ESAR began the search by establishing x and y coordinates, using string lines to form quadrants. The string lines were formed from a fixed point and a quarter-sectional marker. The area each quadrant covered was based on compass directions and preestablished distances. Within each quadrant, a hands-and-knees search was conducted. This method is similar to one archaeologists use in an archeological dig. Bones and other items of evidence that we discovered in our hunt were recorded with similar identifiers—the date, the time, the location, and the finder—and would be assigned an identification number. For example, a found item would be labeled:

09-11-74, 1010 hours, Det. Keppel found a turquoise comb near body decomposition site #1 which was 10 feet west of search base, photographed by Det. Dunn and marked by Det. Keppel as Evidence Item #5 and Search Find #305.

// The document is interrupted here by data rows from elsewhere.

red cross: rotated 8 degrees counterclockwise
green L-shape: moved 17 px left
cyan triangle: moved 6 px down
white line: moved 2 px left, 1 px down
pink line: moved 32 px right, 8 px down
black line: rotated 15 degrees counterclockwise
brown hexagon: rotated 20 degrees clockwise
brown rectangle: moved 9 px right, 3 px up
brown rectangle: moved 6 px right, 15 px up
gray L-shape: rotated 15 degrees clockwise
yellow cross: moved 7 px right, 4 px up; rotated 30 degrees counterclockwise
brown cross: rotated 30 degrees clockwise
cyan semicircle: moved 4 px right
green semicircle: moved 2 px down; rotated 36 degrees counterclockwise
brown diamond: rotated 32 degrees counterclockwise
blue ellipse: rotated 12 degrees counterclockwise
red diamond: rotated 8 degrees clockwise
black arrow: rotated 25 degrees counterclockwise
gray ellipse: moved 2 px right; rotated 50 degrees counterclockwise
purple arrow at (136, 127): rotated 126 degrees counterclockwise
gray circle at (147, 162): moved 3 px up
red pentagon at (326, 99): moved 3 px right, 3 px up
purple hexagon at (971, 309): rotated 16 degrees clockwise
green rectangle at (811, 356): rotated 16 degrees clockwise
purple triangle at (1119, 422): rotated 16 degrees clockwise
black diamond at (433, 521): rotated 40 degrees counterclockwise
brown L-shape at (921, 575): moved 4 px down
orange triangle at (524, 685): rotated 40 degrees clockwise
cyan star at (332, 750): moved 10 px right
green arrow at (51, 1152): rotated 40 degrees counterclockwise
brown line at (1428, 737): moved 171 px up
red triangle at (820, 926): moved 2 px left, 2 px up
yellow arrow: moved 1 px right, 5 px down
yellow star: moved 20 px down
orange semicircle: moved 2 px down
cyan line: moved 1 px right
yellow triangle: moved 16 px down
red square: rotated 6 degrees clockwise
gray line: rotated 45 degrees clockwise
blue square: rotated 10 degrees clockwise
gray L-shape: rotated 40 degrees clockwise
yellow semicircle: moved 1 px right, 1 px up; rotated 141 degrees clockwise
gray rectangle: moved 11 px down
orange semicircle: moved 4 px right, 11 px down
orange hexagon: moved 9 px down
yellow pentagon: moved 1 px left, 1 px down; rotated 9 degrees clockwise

The 305 referred to its respective number on the search find diagram.

The number of discoveries these 15- and 16-year-old kids made was alarming and gruesome:

0850 hours:  Search teams began searching.0908 hours: Found hair near where two bodies weredumped.

0920 hours:  Found leather sheath, two feet long.

0923 hours:  Found screwdriver.

0924 hours:  Found blond hair near original dump area.

0950 hours:  Found rib bone.

1012 hours:  Found jawbone directly uphill from dump location.

1050 hours:  Found blond hair along animal trail.

1110 hours:  Found bird’s nest with blond hair intertwined.

1115 hours:  Found fecal material with small hand bone.

On and on it went, one discovery after another, day after day, for seven days. We hadn’t only uncovered a cache of human remains, we’d literally unearthed a graveyard, a killer’s lair, where he’d taken and secreted the bodies of victims.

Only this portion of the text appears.